───── Records for processing ─────

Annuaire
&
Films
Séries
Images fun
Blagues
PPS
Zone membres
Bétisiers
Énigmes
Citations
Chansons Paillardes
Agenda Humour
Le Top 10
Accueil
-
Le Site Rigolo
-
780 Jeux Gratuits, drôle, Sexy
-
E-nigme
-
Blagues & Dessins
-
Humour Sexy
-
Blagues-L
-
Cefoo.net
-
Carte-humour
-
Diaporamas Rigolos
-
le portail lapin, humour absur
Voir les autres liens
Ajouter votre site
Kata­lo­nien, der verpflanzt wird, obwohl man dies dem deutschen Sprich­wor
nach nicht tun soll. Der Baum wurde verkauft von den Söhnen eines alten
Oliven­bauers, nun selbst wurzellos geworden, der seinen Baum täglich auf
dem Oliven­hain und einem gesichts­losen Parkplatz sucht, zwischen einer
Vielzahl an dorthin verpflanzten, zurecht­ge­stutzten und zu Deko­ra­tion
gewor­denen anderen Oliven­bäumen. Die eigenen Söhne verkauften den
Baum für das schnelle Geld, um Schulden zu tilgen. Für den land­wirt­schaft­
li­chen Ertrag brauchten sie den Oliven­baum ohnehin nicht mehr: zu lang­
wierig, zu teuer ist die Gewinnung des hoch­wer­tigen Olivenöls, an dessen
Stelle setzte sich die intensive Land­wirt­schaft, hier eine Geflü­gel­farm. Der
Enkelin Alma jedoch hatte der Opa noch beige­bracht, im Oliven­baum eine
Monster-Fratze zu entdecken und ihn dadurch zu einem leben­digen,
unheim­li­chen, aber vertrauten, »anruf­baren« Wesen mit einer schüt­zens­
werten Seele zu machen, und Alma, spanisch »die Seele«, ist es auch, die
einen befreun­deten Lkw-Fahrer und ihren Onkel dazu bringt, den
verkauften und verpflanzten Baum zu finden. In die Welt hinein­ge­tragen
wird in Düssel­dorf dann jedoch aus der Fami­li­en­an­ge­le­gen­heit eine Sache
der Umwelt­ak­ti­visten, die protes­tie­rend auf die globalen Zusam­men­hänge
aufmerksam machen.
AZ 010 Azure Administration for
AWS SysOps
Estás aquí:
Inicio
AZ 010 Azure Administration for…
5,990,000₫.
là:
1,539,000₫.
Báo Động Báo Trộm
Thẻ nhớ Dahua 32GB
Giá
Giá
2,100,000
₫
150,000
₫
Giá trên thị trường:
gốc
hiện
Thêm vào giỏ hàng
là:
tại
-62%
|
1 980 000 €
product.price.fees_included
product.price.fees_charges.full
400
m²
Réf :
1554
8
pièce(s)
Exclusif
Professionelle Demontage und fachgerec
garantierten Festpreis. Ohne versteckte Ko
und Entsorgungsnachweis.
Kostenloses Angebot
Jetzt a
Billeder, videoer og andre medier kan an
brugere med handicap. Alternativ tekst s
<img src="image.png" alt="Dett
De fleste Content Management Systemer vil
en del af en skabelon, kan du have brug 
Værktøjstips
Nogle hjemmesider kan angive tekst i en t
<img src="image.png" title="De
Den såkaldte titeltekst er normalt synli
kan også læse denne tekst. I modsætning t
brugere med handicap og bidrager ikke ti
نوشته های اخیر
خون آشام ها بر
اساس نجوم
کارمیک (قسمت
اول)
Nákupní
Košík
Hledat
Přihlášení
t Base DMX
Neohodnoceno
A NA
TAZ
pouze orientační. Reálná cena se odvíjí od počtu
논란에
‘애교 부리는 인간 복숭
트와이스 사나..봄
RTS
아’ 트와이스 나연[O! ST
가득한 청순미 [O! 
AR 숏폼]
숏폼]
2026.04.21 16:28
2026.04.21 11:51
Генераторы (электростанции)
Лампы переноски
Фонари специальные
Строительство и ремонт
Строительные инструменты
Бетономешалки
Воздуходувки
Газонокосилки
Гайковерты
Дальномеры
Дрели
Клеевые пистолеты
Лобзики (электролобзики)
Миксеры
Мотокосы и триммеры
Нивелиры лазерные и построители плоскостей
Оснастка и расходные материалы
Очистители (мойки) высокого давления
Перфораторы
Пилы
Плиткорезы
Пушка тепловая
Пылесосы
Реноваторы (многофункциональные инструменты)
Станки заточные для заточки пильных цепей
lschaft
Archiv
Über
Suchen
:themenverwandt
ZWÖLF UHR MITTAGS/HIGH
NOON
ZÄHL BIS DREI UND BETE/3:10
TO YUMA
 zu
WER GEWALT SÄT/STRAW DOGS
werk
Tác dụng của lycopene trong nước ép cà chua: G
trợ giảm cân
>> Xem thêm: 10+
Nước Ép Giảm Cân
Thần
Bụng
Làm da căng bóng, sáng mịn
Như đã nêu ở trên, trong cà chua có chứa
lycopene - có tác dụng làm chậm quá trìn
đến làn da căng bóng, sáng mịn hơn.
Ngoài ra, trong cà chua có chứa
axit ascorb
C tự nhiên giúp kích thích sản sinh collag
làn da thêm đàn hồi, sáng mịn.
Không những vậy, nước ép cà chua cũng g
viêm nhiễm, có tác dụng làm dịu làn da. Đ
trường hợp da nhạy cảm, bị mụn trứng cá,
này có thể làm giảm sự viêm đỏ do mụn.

─────

Give every record again, exactly as it appears.

> **Solution**
Annuaire
&
Films
Séries
Images fun
Blagues
PPS
Zone membres
Bétisiers
Énigmes
Citations
Chansons Paillardes
Agenda Humour
Le Top 10
Accueil
-
Le Site Rigolo
-
780 Jeux Gratuits, drôle, Sexy
-
E-nigme
-
Blagues & Dessins
-
Humour Sexy
-
Blagues-L
-
Cefoo.net
-
Carte-humour
-
Diaporamas Rigolos
-
le portail lapin, humour absur
Voir les autres liens
Ajouter votre site
Kata­lo­nien, der verpflanzt wird, obwohl man dies dem deutschen Sprich­wor
nach nicht tun soll. Der Baum wurde verkauft von den Söhnen eines alten
Oliven­bauers, nun selbst wurzellos geworden, der seinen Baum täglich auf
dem Oliven­hain und einem gesichts­losen Parkplatz sucht, zwischen einer
Vielzahl an dorthin verpflanzten, zurecht­ge­stutzten und zu Deko­ra­tion
gewor­denen anderen Oliven­bäumen. Die eigenen Söhne verkauften den
Baum für das schnelle Geld, um Schulden zu tilgen. Für den land­wirt­schaft­
li­chen Ertrag brauchten sie den Oliven­baum ohnehin nicht mehr: zu lang­
wierig, zu teuer ist die Gewinnung des hoch­wer­tigen Olivenöls, an dessen
Stelle setzte sich die intensive Land­wirt­schaft, hier eine Geflü­gel­farm. Der
Enkelin Alma jedoch hatte der Opa noch beige­bracht, im Oliven­baum eine
Monster-Fratze zu entdecken und ihn dadurch zu einem leben­digen,
unheim­li­chen, aber vertrauten, »anruf­baren« Wesen mit einer schüt­zens­
werten Seele zu machen, und Alma, spanisch »die Seele«, ist es auch, die
einen befreun­deten Lkw-Fahrer und ihren Onkel dazu bringt, den
verkauften und verpflanzten Baum zu finden. In die Welt hinein­ge­tragen
wird in Düssel­dorf dann jedoch aus der Fami­li­en­an­ge­le­gen­heit eine Sache
der Umwelt­ak­ti­visten, die protes­tie­rend auf die globalen Zusam­men­hänge
aufmerksam machen.
AZ 010 Azure Administration for
AWS SysOps
Estás aquí:
Inicio
AZ 010 Azure Administration for…
5,990,000₫.
là:
1,539,000₫.
Báo Động Báo Trộm
Thẻ nhớ Dahua 32GB
Giá
Giá
2,100,000
₫
150,000
₫
Giá trên thị trường:
gốc
hiện
Thêm vào giỏ hàng
là:
tại
-62%
|
1 980 000 €
product.price.fees_included
product.price.fees_charges.full
400
m²
Réf :
1554
8
pièce(s)
Exclusif
Professionelle Demontage und fachgerec
garantierten Festpreis. Ohne versteckte Ko
und Entsorgungsnachweis.
Kostenloses Angebot
Jetzt a
Billeder, videoer og andre medier kan an
brugere med handicap. Alternativ tekst s
<img src="image.png" alt="Dett
De fleste Content Management Systemer vil
en del af en skabelon, kan du have brug 
Værktøjstips
Nogle hjemmesider kan angive tekst i en t
<img src="image.png" title="De
Den såkaldte titeltekst er normalt synli
kan også læse denne tekst. I modsætning t
brugere med handicap og bidrager ikke ti
نوشته های اخیر
خون آشام ها بر
اساس نجوم
کارمیک (قسمت
اول)
Nákupní
Košík
Hledat
Přihlášení
t Base DMX
Neohodnoceno
A NA
TAZ
pouze orientační. Reálná cena se odvíjí od počtu
논란에
‘애교 부리는 인간 복숭
트와이스 사나..봄
RTS
아’ 트와이스 나연[O! ST
가득한 청순미 [O! 
AR 숏폼]
숏폼]
2026.04.21 16:28
2026.04.21 11:51
Генераторы (электростанции)
Лампы переноски
Фонари специальные
Строительство и ремонт
Строительные инструменты
Бетономешалки
Воздуходувки
Газонокосилки
Гайковерты
Дальномеры
Дрели
Клеевые пистолеты
Лобзики (электролобзики)
Миксеры
Мотокосы и триммеры
Нивелиры лазерные и построители плоскостей
Оснастка и расходные материалы
Очистители (мойки) высокого давления
Перфораторы
Пилы
Плиткорезы
Пушка тепловая
Пылесосы
Реноваторы (многофункциональные инструменты)
Станки заточные для заточки пильных цепей
lschaft
Archiv
Über
Suchen
:themenverwandt
ZWÖLF UHR MITTAGS/HIGH
NOON
ZÄHL BIS DREI UND BETE/3:10
TO YUMA
 zu
WER GEWALT SÄT/STRAW DOGS
werk
Tác dụng của lycopene trong nước ép cà chua: G
trợ giảm cân
>> Xem thêm: 10+
Nước Ép Giảm Cân
Thần
Bụng
Làm da căng bóng, sáng mịn
Như đã nêu ở trên, trong cà chua có chứa
lycopene - có tác dụng làm chậm quá trìn
đến làn da căng bóng, sáng mịn hơn.
Ngoài ra, trong cà chua có chứa
axit ascorb
C tự nhiên giúp kích thích sản sinh collag
làn da thêm đàn hồi, sáng mịn.
Không những vậy, nước ép cà chua cũng g
viêm nhiễm, có tác dụng làm dịu làn da. Đ
trường hợp da nhạy cảm, bị mụn trứng cá,
này có thể làm giảm sự viêm đỏ do mụn.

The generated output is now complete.